## Instructions to follow:
Every line below should be copied exactly; drop the pictures.

(Material for the task Opens)

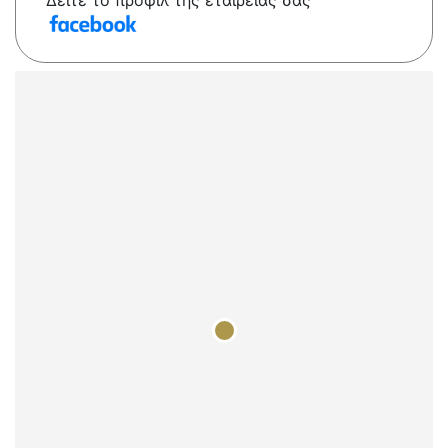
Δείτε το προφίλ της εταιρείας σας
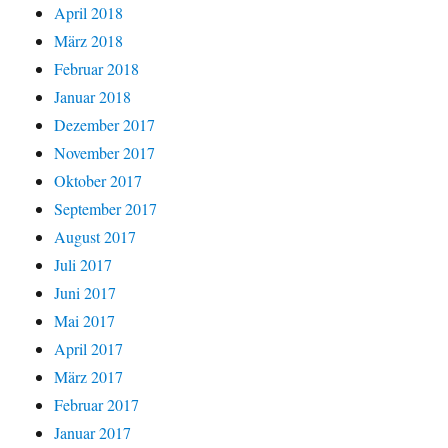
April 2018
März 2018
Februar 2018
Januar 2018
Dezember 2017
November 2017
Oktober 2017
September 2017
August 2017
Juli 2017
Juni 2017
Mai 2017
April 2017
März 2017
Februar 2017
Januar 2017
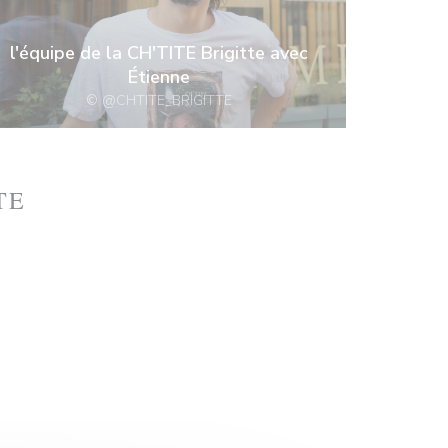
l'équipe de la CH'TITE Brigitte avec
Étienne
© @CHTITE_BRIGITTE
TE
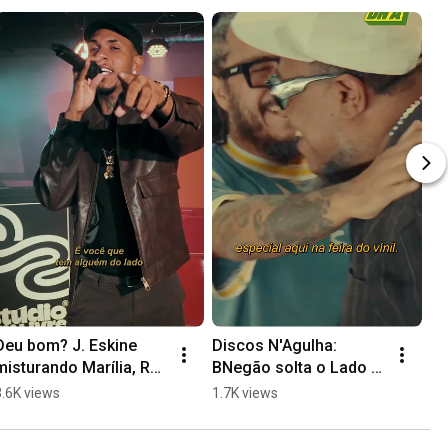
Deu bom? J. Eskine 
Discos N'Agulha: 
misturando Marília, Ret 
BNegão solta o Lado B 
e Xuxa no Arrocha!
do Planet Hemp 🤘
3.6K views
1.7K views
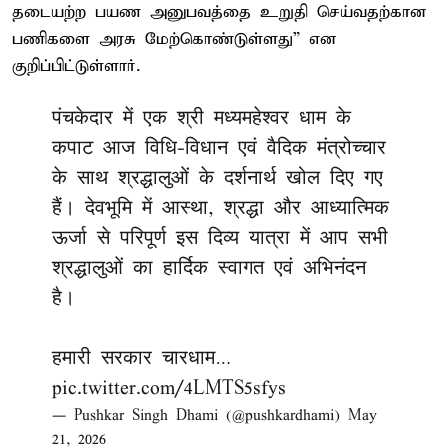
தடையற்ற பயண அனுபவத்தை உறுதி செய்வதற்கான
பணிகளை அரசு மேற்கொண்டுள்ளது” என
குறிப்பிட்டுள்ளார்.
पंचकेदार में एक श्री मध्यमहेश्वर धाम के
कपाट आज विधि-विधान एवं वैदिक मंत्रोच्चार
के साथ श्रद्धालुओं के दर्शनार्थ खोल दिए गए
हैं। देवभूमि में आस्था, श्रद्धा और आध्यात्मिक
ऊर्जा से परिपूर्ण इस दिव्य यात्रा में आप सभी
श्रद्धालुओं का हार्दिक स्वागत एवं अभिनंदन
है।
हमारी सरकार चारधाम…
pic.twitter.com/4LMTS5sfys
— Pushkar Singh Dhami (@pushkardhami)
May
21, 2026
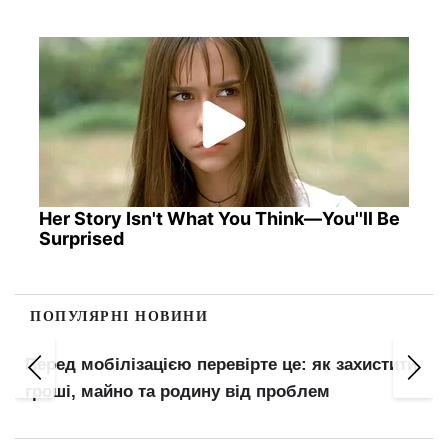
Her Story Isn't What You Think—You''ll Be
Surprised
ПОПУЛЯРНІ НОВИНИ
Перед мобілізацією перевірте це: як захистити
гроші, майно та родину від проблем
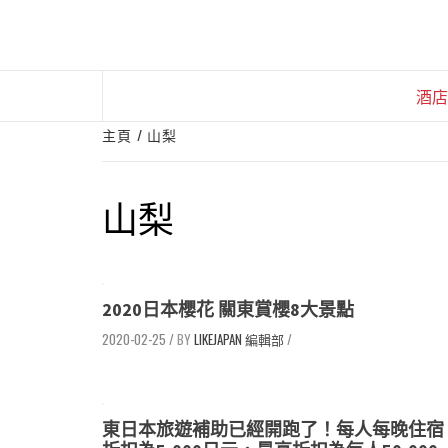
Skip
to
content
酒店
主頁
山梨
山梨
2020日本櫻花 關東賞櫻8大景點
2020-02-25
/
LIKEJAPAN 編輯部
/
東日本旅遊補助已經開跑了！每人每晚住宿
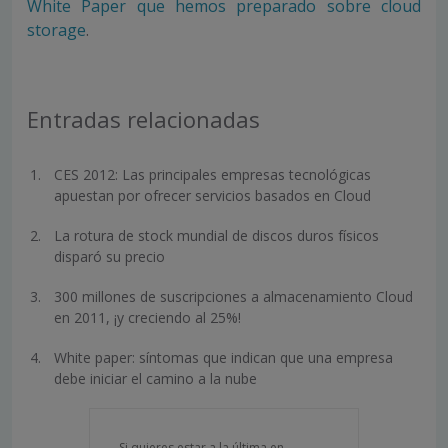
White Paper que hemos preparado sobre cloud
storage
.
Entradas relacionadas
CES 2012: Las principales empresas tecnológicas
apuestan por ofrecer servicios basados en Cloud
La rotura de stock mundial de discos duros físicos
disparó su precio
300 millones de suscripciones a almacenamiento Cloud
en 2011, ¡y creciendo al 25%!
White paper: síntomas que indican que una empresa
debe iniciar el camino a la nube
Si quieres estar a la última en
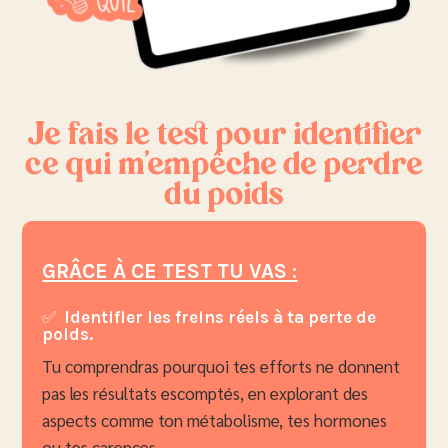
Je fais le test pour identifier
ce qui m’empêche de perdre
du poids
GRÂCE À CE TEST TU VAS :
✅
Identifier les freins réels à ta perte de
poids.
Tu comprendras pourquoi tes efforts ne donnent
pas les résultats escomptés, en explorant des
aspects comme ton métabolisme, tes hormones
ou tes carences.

(Material for the task Closes)

## Finished exercise:
Δείτε το προφίλ της εταιρείας σας
April 2018
März 2018
Februar 2018
Januar 2018
Dezember 2017
November 2017
Oktober 2017
September 2017
August 2017
Juli 2017
Juni 2017
Mai 2017
April 2017
März 2017
Februar 2017
Januar 2017
l'équipe de la CH'TITE Brigitte avec
Étienne
© @CHTITE_BRIGITTE
TE
Deu bom? J. Eskine 
Discos N'Agulha: 
misturando Marília, Ret 
BNegão solta o Lado B 
e Xuxa no Arrocha!
do Planet Hemp 🤘
3.6K views
1.7K views
தடையற்ற பயண அனுபவத்தை உறுதி செய்வதற்கான
பணிகளை அரசு மேற்கொண்டுள்ளது” என
குறிப்பிட்டுள்ளார்.
पंचकेदार में एक श्री मध्यमहेश्वर धाम के
कपाट आज विधि-विधान एवं वैदिक मंत्रोच्चार
के साथ श्रद्धालुओं के दर्शनार्थ खोल दिए गए
हैं। देवभूमि में आस्था, श्रद्धा और आध्यात्मिक
ऊर्जा से परिपूर्ण इस दिव्य यात्रा में आप सभी
श्रद्धालुओं का हार्दिक स्वागत एवं अभिनंदन
है।
हमारी सरकार चारधाम…
pic.twitter.com/4LMTS5sfys
— Pushkar Singh Dhami (@pushkardhami)
May
21, 2026
Her Story Isn't What You Think—You''ll Be
Surprised
ПОПУЛЯРНІ НОВИНИ
Перед мобілізацією перевірте це: як захистити
гроші, майно та родину від проблем
Skip
to
content
酒店
主頁
山梨
山梨
2020日本櫻花 關東賞櫻8大景點
2020-02-25
/
LIKEJAPAN 編輯部
/
東日本旅遊補助已經開跑了！每人每晚住宿
White Paper que hemos preparado sobre cloud
storage
.
Entradas relacionadas
CES 2012: Las principales empresas tecnológicas
apuestan por ofrecer servicios basados en Cloud
La rotura de stock mundial de discos duros físicos
disparó su precio
300 millones de suscripciones a almacenamiento Cloud
en 2011, ¡y creciendo al 25%!
White paper: síntomas que indican que una empresa
debe iniciar el camino a la nube
Si quieres estar a la última en
Je fais le test pour identifier
ce qui m’empêche de perdre
du poids
GRÂCE À CE TEST TU VAS :
✅
Identifier les freins réels à ta perte de
poids.
Tu comprendras pourquoi tes efforts ne donnent
pas les résultats escomptés, en explorant des
aspects comme ton métabolisme, tes hormones
ou tes carences.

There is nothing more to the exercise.